### Directions for this task
Find and copy every line in the records that includes the string "Videos".

[Listed records — start]

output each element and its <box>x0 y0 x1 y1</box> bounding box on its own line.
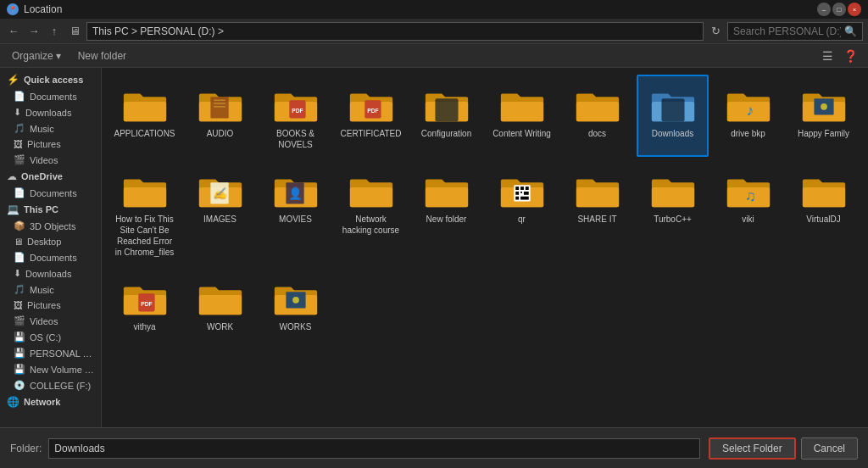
sidebar-item-personal-d:[interactable]: 💾PERSONAL (D:) <box>0 345 101 361</box>
search-input[interactable] <box>733 25 841 37</box>
svg-text:👤: 👤 <box>287 187 302 201</box>
folder-item[interactable]: New folder <box>410 160 482 265</box>
folder-item[interactable]: Configuration <box>410 75 482 157</box>
search-box[interactable]: 🔍 <box>727 22 863 41</box>
sidebar-item-downloads[interactable]: ⬇Downloads <box>0 265 101 281</box>
refresh-button[interactable]: ↻ <box>707 23 724 40</box>
sidebar-item-videos[interactable]: 🎬Videos <box>0 152 101 168</box>
svg-text:PDF: PDF <box>292 108 303 114</box>
window-title: Location <box>24 3 62 15</box>
folder-item[interactable]: docs <box>561 75 633 157</box>
folder-label: TurboC++ <box>654 214 692 225</box>
sidebar-item-documents[interactable]: 📄Documents <box>0 249 101 265</box>
title-bar: 📍 Location – □ × <box>0 0 868 19</box>
view-toggle-button[interactable]: ☰ <box>819 47 837 64</box>
folder-label: WORK <box>207 321 233 332</box>
folder-label: Content Writing <box>492 128 551 139</box>
svg-text:PDF: PDF <box>141 301 153 307</box>
folder-item[interactable]: How to Fix This Site Can't Be Reached Er… <box>108 160 181 265</box>
folder-item[interactable]: Happy Family <box>787 75 860 157</box>
folder-item[interactable]: ♪ drive bkp <box>712 75 784 157</box>
sidebar-section-onedrive[interactable]: ☁OneDrive <box>0 168 101 185</box>
folder-item[interactable]: 👤 MOVIES <box>259 160 331 265</box>
folder-item[interactable]: PDF CERTIFICATED <box>335 75 407 157</box>
folder-item[interactable]: Content Writing <box>486 75 558 157</box>
folder-icon <box>195 81 246 125</box>
folder-item[interactable]: TurboC++ <box>637 160 709 265</box>
maximize-button[interactable]: □ <box>832 3 846 16</box>
sidebar-item-college-f:[interactable]: 💿COLLEGE (F:) <box>0 377 101 393</box>
folder-label: AUDIO <box>207 128 234 139</box>
svg-rect-30 <box>349 187 392 207</box>
cancel-button[interactable]: Cancel <box>801 437 858 460</box>
folder-icon: ♪ <box>723 81 774 125</box>
sidebar-item-pictures[interactable]: 🖼Pictures <box>0 136 101 152</box>
help-button[interactable]: ❓ <box>840 47 861 64</box>
item-icon: 🖼 <box>14 139 23 149</box>
folder-item[interactable]: ♫ viki <box>712 160 784 265</box>
button-area: Select Folder Cancel <box>709 437 858 460</box>
folder-icon: PDF <box>120 275 170 319</box>
folder-item[interactable]: APPLICATIONS <box>108 75 181 157</box>
svg-rect-37 <box>515 192 519 195</box>
item-label: Pictures <box>27 300 61 310</box>
address-path[interactable]: This PC > PERSONAL (D:) > <box>86 22 704 41</box>
item-label: Downloads <box>25 269 71 279</box>
section-label: OneDrive <box>21 171 63 181</box>
computer-button[interactable]: 🖥 <box>66 23 83 40</box>
folder-icon <box>798 167 849 211</box>
folder-icon <box>120 167 170 211</box>
svg-rect-35 <box>520 187 524 190</box>
minimize-button[interactable]: – <box>817 3 831 16</box>
folder-item[interactable]: VirtualDJ <box>787 160 860 265</box>
folder-item[interactable]: WORK <box>184 268 256 339</box>
forward-button[interactable]: → <box>25 23 42 40</box>
folder-label: SHARE IT <box>577 214 616 225</box>
sidebar-item-documents[interactable]: 📄Documents <box>0 88 101 104</box>
folder-item[interactable]: PDF BOOKS & NOVELS <box>259 75 331 157</box>
folder-icon <box>421 81 472 125</box>
sidebar-item-music[interactable]: 🎵Music <box>0 281 101 298</box>
sidebar-item-downloads[interactable]: ⬇Downloads <box>0 104 101 120</box>
folder-icon: 👤 <box>270 167 321 211</box>
folder-item[interactable]: Network hacking course <box>335 160 407 265</box>
item-icon: 💿 <box>14 380 25 391</box>
sidebar-section-this-pc[interactable]: 💻This PC <box>0 201 101 218</box>
folder-grid: APPLICATIONS AUDIO PDF BOOKS & NOVELS PD… <box>108 75 861 339</box>
sidebar-section-network[interactable]: 🌐Network <box>0 393 101 410</box>
folder-input[interactable] <box>48 438 700 459</box>
item-icon: 📄 <box>14 252 25 263</box>
svg-rect-46 <box>802 187 844 207</box>
select-folder-button[interactable]: Select Folder <box>709 437 796 460</box>
sidebar-item-videos[interactable]: 🎬Videos <box>0 313 101 329</box>
sidebar-item-3d-objects[interactable]: 📦3D Objects <box>0 218 101 234</box>
sidebar-item-new-volume-e:[interactable]: 💾New Volume (E: <box>0 361 101 377</box>
folder-icon: ♫ <box>723 167 774 211</box>
item-label: COLLEGE (F:) <box>30 381 91 391</box>
close-button[interactable]: × <box>848 3 861 16</box>
up-button[interactable]: ↑ <box>46 23 63 40</box>
search-icon: 🔍 <box>844 25 857 37</box>
back-button[interactable]: ← <box>5 23 22 40</box>
organize-button[interactable]: Organize ▾ <box>7 48 66 64</box>
folder-item[interactable]: qr <box>486 160 558 265</box>
folder-item[interactable]: SHARE IT <box>561 160 633 265</box>
item-label: Videos <box>30 155 58 165</box>
folder-item[interactable]: ✍ IMAGES <box>184 160 256 265</box>
folder-item[interactable]: PDF vithya <box>108 268 181 339</box>
svg-rect-15 <box>576 102 618 121</box>
new-folder-button[interactable]: New folder <box>73 48 131 64</box>
folder-item[interactable]: AUDIO <box>184 75 256 157</box>
sidebar-item-pictures[interactable]: 🖼Pictures <box>0 298 101 313</box>
sidebar-item-music[interactable]: 🎵Music <box>0 120 101 136</box>
sidebar-item-documents[interactable]: 📄Documents <box>0 185 101 201</box>
item-icon: 🎬 <box>14 154 25 165</box>
folder-item[interactable]: Downloads <box>637 75 709 157</box>
folder-item[interactable]: WORKS <box>259 268 331 339</box>
sidebar-item-os-c:[interactable]: 💾OS (C:) <box>0 329 101 345</box>
item-icon: 🎬 <box>14 315 25 326</box>
sidebar-item-desktop[interactable]: 🖥Desktop <box>0 234 101 249</box>
folder-label: APPLICATIONS <box>114 128 175 139</box>
folder-icon <box>798 81 849 125</box>
sidebar-section-quick-access[interactable]: ⚡Quick access <box>0 71 101 88</box>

[Listed records — finish]

### Exercise answer
sidebar-item-videos[interactable]: 🎬Videos <box>0 152 101 168</box>
sidebar-item-videos[interactable]: 🎬Videos <box>0 313 101 329</box>
item-label: Videos <box>30 155 58 165</box>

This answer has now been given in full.